Digital advertisers send digital campaigns to targeted audiences across a complex combination of marketing channels. Not surprisingly, they are challenged with answering basic questions: who saw their campaign, where they saw it and how they responded compared to consumers who might have been targeted but did not see the campaign. These questions, while fundamental, are not simple to answer.
To answer them quantitatively, Acxiom begins by onboarding the initial distribution file of individuals or cookies that were targeted, the ad exposure file of cookies that viewed impressions and the response file of consumers who converted or made purchases. Before the consumers can be matched across files, all data source files first must have individual or cookie identity information mapped to a common individual identifier.
Ideally the individual identifiers are persistent, unique and match across all files, whether they are sourced from offline consumer information or from online cookie information. Because the distribution, exposure and response files come from different entities and different domains (online or offline), they typically contain different identity information for the same consumers – e.g., name and address in the response file, name and email in the distribution file and email only in the exposure file. It is not sufficient to assign an identifier based on these disparate pieces of information; instead one needs an identity graph that will recognize these identities as a single individual and assign a persistent, unique and anonymous common identifier to fuel effective measurement.

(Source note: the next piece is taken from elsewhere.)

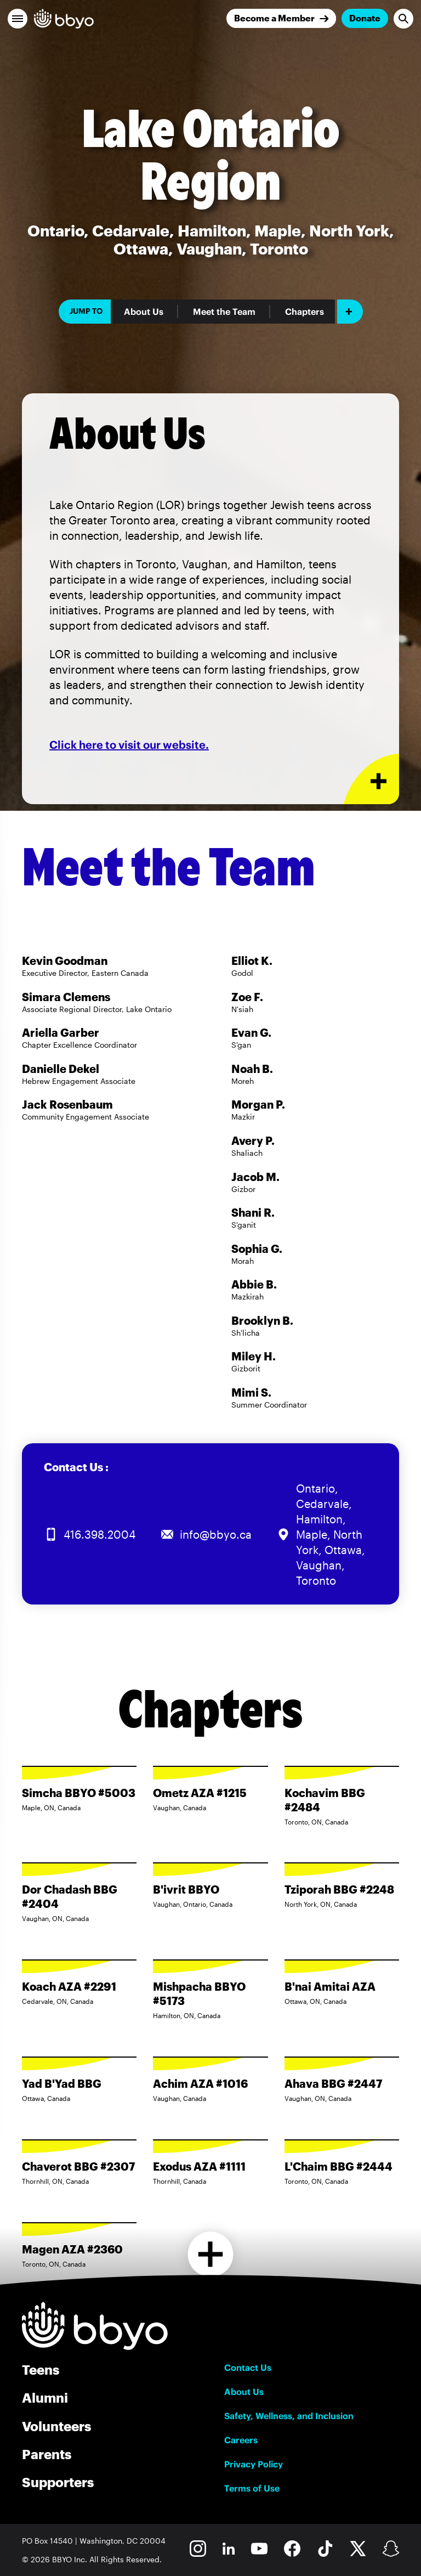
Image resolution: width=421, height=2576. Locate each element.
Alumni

The identity mapping process can be especially tricky for online exposure files that require non-distribution partners to report impressions and map cookie IDs to individual information that can then map to a common individual identifier. When impressions are distributed and reported by separate entities, their matchable cookie pools may overlap by a large percentage. The cookies that are not in the overlap percentage are unreportable; i.e., we will never know if they received an impression. The rest of the cookies may receive an identifier, but it is unique to that file and not likely to match to identifiers in distribution or response files. The cookies that do not receive persistent, unique and common identifiers are unmatchable. We may know they received an impression but will never know if they were in the initial distribution or if they responded to the campaign.

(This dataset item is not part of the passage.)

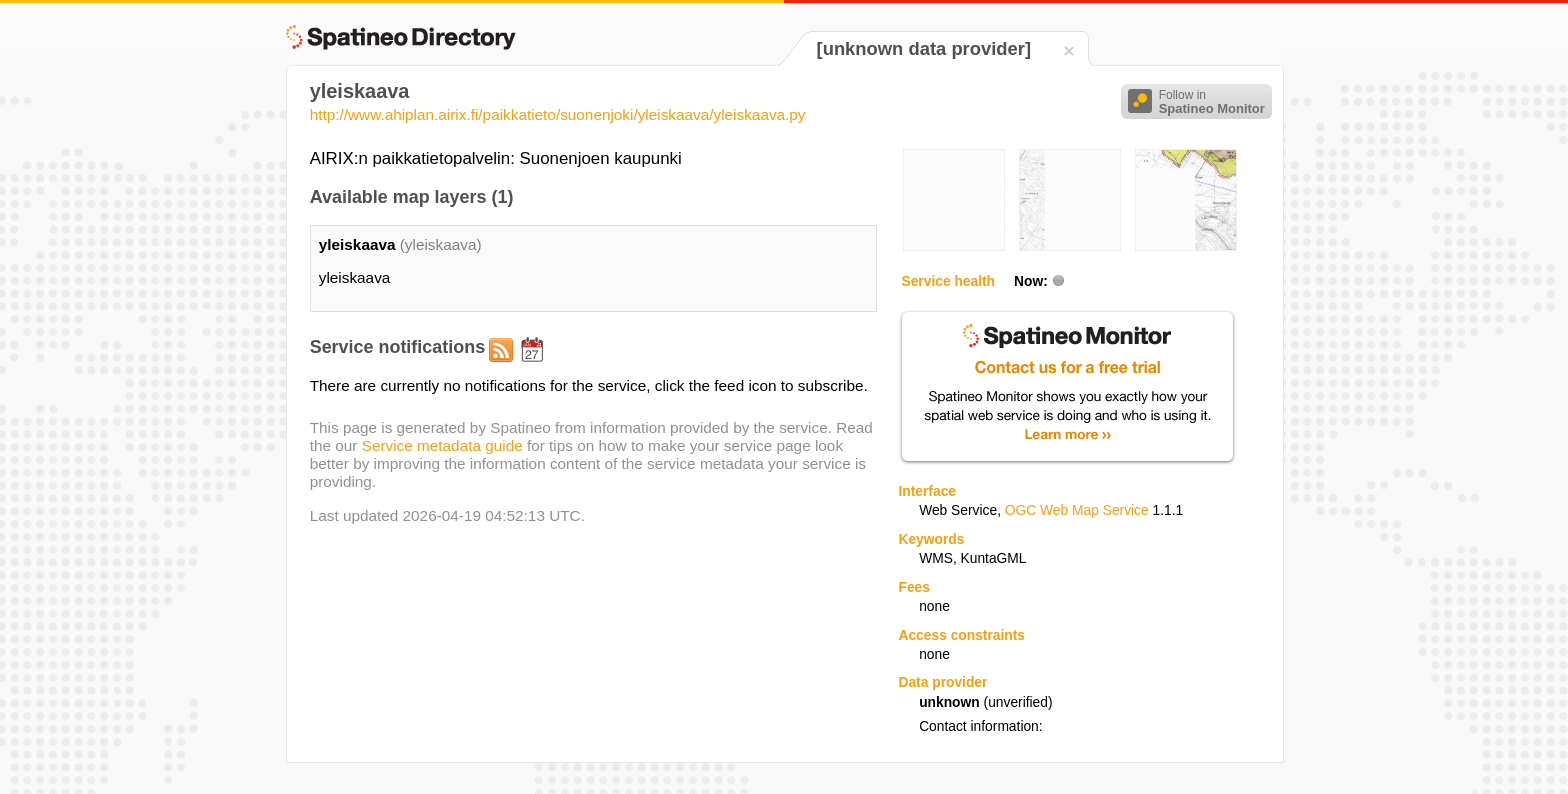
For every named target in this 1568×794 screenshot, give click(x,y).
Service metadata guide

The Impact of what can’t be measured
What is the significance of unreportable and unmatchable consumers, and how does this impact measurement? Typically, we count distribution individuals who are identified and reported as exposed, and we count distribution or reported exposed consumers who are identified and matched as responders. We then normalize these counts, dividing by the total distribution or the total reported exposed population to get exposure or response rates, which can then be compared and tested for significance. Problems arise when the rate denominators include large numbers of individuals who are not reportable or matchable. We know some unreportable and unmatchable individuals were exposed to the ad and were responders, but we can’t identify and count them, so they can’t contribute to the rate numerator. However, they are included in the rate denominator, resulting in observed rates that are lower than the actual rates we would see if these individuals were excluded.
As an example, assume the actual ad exposure rate is 0.35 and the actual response rate is 0.02 for exposed consumers and 0.01 for unexposed consumers. If the exposure reportable rate is 0.8 and the exposure matchable rate is 0.3, then the observed ad exposure rate will be 0.28 (0.35 x 0.8) and the observed exposed and unexposed response rates will be 0.006 (0.02 x 0.3) and 0.003 (0.01 x 0.3), respectively. If the distribution and response files also contain unmatchable individuals, as they commonly do, then the observed rates could be even lower. The end result is that the actual response rates would most likely be significantly different, whereas the observed response rates would not be, leading us to conclude that the campaign had no effect.
How do we improve measurement?
The first step is to work with an onboarding partner like LiveRamp that can maximize the reporting overlap and maximize ID persistence, uniqueness and matchability across all files. The second step is to identify which IDs are not matchable or reportable and make sure these IDs are not included in the populations used to calculate exposure and response rates. You may end up with a smaller population, but your results should be more accurate, more consistent and more testable.